Pull each line containing "Robleño" from the data.
INPUT DATA section start
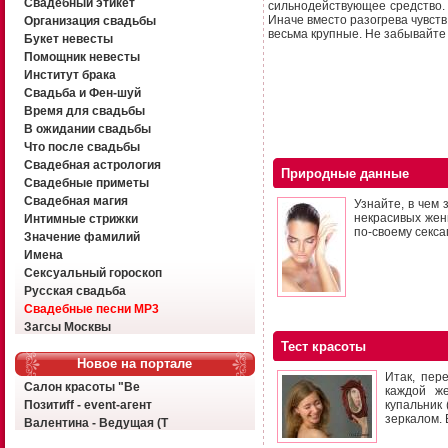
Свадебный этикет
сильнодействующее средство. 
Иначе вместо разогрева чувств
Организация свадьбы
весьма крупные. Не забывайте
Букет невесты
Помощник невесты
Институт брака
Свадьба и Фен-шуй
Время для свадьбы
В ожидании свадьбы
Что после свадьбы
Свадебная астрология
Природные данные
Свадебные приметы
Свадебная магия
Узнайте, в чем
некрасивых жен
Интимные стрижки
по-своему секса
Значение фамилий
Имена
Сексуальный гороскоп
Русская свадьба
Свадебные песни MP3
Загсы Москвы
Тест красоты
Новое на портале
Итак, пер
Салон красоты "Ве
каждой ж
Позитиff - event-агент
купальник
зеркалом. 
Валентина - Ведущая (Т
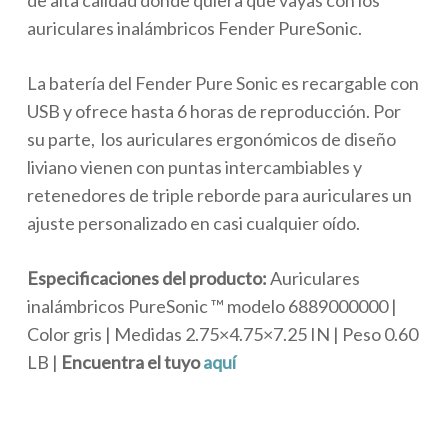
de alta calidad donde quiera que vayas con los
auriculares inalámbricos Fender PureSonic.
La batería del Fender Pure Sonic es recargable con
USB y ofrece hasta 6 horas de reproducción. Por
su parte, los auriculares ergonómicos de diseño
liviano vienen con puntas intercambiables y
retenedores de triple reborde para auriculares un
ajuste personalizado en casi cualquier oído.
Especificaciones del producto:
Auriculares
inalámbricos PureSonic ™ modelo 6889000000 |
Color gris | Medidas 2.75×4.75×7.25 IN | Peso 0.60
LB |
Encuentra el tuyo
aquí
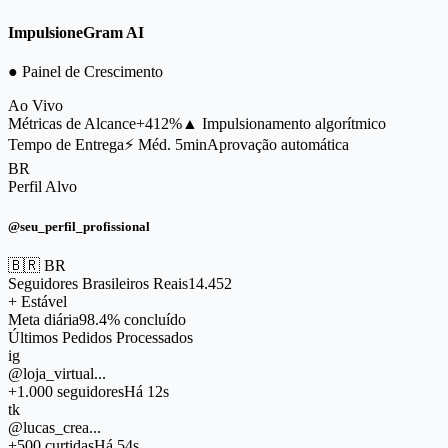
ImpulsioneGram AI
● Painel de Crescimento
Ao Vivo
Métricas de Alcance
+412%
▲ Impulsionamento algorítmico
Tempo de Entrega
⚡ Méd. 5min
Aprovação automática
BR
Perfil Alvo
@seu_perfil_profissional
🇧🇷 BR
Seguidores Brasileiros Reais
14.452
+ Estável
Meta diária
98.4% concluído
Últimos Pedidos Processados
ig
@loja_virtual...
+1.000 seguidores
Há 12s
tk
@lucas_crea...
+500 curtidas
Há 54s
INPUT DATA section end
INPUT DATA section start
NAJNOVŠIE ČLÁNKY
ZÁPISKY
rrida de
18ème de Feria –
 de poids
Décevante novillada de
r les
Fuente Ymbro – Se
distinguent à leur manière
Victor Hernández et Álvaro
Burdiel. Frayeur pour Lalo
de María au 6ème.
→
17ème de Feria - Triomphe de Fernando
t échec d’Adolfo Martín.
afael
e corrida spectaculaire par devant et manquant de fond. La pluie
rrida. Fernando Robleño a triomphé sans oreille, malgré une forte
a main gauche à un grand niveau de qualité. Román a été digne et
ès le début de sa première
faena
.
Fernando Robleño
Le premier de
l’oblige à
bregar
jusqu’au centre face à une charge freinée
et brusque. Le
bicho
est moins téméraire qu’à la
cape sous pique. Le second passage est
INPUT DATA section end
RESPONSE BOX —
rrida. Fernando Robleño a triomphé sans oreille, malgré une forte
Fernando Robleño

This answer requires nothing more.